• _Task to carry out_
In the records below, find the line that contains "ащих нормы трудового" and the line that contains "лиц – от ста до двухсот тысяч рублей.", then retype exactly those two lines and every line between them.

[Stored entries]

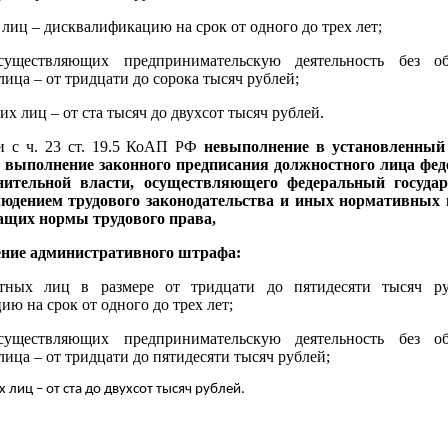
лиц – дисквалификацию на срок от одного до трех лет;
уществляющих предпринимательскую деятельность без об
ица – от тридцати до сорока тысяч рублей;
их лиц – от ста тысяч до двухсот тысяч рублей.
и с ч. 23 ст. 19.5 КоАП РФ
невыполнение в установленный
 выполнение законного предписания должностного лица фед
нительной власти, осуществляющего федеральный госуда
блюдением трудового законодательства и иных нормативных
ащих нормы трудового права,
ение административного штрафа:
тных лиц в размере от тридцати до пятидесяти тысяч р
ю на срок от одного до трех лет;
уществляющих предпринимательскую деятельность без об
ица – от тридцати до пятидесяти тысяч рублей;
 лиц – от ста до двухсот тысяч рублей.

==

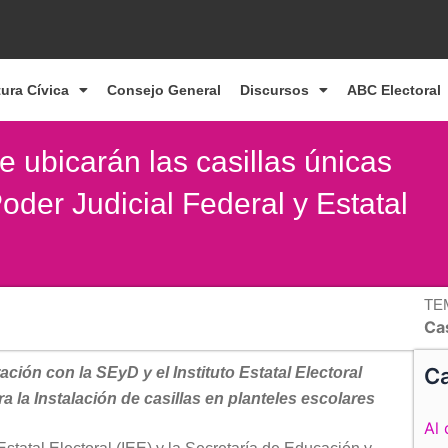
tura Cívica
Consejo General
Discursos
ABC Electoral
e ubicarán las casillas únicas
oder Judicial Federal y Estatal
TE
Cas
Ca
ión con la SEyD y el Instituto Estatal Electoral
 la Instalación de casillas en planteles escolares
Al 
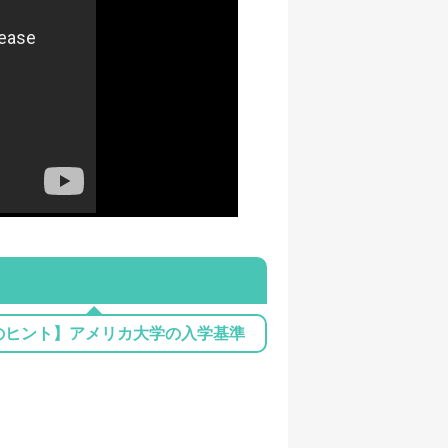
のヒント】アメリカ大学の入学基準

• _Exercise result_
ащих нормы трудового права,
ение административного штрафа:
тных лиц в размере от тридцати до пятидесяти тысяч р
ю на срок от одного до трех лет;
уществляющих предпринимательскую деятельность без об
ица – от тридцати до пятидесяти тысяч рублей;
 лиц – от ста до двухсот тысяч рублей.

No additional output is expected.